In general, northern wetlands show a distinct seasonal pattern with a growing season peak dominating annual emissions (for example Crill et al, 1988; Whalen and Reeburgh, 1992; Rinne et al, 2007). When emissions are at the growing season peak in high-emitting northern wetlands they average 5-10mg CH4 m-2 hr-1. Recently, high northern permafrost wetlands have been shown to have some interesting additional peak emissions associated with the freeze-in period (Mastepanov et al, 2008). The generality of this feature and frequency of occurrence remains to be documented in more detail.
Tropical emissions are closely related to the seasonal flooding appearing in major parts of the wetland areas. The levels of emission are generally higher than for northern wetlands during the flooded seasons but they drop dramatically during the non-flooded part of the year. Average peak season emission may exceed 15mg CH4 m-2 hr-1. Figure 3.4 shows a generalized diagram comparing seasonal variation in emissions from the high northern tundra over northern wetlands in general to the tropical regions.

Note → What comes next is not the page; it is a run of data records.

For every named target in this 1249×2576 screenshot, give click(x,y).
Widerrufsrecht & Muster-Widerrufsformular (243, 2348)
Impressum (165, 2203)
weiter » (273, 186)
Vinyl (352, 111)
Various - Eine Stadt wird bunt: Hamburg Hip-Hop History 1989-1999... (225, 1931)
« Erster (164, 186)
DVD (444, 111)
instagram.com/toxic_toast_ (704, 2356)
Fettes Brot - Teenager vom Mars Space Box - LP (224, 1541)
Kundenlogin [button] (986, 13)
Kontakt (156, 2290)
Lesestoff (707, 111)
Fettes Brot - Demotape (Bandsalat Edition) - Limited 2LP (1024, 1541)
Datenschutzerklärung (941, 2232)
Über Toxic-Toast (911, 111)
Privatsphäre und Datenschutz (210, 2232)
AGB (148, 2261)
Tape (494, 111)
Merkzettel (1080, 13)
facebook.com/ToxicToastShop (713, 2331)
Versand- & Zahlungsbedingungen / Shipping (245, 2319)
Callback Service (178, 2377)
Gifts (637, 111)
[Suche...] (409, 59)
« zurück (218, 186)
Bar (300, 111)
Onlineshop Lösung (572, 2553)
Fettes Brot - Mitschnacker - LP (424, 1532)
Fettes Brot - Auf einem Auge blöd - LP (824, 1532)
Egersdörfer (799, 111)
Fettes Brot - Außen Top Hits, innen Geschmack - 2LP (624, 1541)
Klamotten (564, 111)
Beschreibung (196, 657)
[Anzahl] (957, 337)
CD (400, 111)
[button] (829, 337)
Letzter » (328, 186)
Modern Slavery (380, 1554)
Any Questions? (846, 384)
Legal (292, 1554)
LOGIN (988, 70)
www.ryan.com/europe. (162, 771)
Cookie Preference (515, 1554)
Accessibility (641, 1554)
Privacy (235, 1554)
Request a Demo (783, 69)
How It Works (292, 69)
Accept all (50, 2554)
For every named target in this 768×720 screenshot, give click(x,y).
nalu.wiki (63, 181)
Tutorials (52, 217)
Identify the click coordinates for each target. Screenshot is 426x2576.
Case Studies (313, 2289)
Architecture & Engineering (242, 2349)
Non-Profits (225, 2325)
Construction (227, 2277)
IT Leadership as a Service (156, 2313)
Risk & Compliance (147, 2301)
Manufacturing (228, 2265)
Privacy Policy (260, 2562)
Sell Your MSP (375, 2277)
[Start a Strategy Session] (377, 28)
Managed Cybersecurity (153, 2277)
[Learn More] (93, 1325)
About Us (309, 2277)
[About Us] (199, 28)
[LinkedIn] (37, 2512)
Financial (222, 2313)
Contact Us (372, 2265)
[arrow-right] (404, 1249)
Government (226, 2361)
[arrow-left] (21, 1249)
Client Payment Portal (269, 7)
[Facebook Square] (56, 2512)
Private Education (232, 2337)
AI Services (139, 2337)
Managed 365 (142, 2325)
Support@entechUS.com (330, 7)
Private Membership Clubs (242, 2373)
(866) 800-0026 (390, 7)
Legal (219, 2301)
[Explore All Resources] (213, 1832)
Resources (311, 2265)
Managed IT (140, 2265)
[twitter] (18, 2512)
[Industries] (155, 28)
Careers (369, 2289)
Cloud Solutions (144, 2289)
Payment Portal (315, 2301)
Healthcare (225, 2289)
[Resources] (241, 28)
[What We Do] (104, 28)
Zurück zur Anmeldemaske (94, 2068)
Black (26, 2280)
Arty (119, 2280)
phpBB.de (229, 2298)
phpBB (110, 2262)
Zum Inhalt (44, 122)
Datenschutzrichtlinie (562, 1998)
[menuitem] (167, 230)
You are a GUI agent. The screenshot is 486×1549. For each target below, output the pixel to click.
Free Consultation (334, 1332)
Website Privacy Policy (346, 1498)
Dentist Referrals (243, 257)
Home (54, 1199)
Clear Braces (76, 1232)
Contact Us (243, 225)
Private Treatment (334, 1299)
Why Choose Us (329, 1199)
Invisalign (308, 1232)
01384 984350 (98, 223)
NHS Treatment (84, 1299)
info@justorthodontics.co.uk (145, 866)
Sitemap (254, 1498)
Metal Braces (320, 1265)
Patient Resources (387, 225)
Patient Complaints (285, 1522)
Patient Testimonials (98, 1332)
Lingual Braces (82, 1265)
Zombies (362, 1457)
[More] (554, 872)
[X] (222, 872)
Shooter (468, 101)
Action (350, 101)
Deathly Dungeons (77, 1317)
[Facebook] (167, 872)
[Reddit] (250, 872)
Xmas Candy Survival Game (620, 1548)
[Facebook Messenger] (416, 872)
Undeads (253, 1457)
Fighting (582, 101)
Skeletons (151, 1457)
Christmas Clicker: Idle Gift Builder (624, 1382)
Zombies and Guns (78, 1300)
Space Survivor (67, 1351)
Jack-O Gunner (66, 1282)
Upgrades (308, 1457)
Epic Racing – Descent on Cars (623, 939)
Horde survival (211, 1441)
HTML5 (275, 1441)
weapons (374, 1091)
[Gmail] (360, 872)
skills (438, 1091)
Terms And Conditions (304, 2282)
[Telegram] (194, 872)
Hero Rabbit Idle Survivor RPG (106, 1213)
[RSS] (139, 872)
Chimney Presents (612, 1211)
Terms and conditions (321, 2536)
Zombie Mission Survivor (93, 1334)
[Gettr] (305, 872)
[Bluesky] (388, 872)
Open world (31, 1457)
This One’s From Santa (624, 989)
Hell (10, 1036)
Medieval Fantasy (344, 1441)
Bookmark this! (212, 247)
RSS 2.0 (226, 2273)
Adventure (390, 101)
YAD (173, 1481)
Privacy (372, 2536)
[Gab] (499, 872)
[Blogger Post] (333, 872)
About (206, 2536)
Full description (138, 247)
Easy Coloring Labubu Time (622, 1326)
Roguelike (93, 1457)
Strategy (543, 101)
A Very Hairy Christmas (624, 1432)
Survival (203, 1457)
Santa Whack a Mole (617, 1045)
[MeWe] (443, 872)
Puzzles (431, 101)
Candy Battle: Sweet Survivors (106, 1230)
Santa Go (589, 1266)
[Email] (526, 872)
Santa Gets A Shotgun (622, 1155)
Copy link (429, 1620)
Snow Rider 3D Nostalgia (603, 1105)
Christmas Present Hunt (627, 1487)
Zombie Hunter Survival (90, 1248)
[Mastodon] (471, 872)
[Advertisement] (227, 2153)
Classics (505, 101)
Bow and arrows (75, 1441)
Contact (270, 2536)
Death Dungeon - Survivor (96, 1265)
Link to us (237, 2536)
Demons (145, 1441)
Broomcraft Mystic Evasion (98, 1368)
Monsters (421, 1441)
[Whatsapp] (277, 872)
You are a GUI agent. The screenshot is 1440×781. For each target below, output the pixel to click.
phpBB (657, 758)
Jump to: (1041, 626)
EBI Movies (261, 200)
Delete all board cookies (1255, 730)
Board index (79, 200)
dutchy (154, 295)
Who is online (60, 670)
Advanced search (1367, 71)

Note: Tropical emissions are primarily influenced by the spatial scale of flooding while northern wetlands has a distinct temperature response. Line 'a' represents a constantly flooded tropical high-emitting wetland. Line 'b' a very common seasonally flooded tropical wetland. Line 'c' is a general representation of a northern seasonally temperature-dependent emission pattern and line 'd' represents the special dynamics associated with permafrost environments and recently discovered freeze-in bursts associated with those (stippled line 'e'). Source: The generalized schematic is based on flux measurements presented in Bartlett et al (1988), Melack et al (2004), Mastepanov et al (2008) and Jackowicz-Korczyriski et al (in press)
The emission pathways may also vary seasonally. During the growing season, where there are vegetated surfaces, the percentage of the flux arising from ebullition may be below 50 per cent as the vascular transport mechanisms by the plants dominate. Purely diffusive flux is normally a very minor part of the overall flux (Bartlett et al, 1988; Christensen et al, 2003b). During the non-growing season in northern wetland, ebullition flux may be relatively more dominant as an emission pathway, and physical processes influencing emissions of stored gas are important (Mastepanov et al, 2008).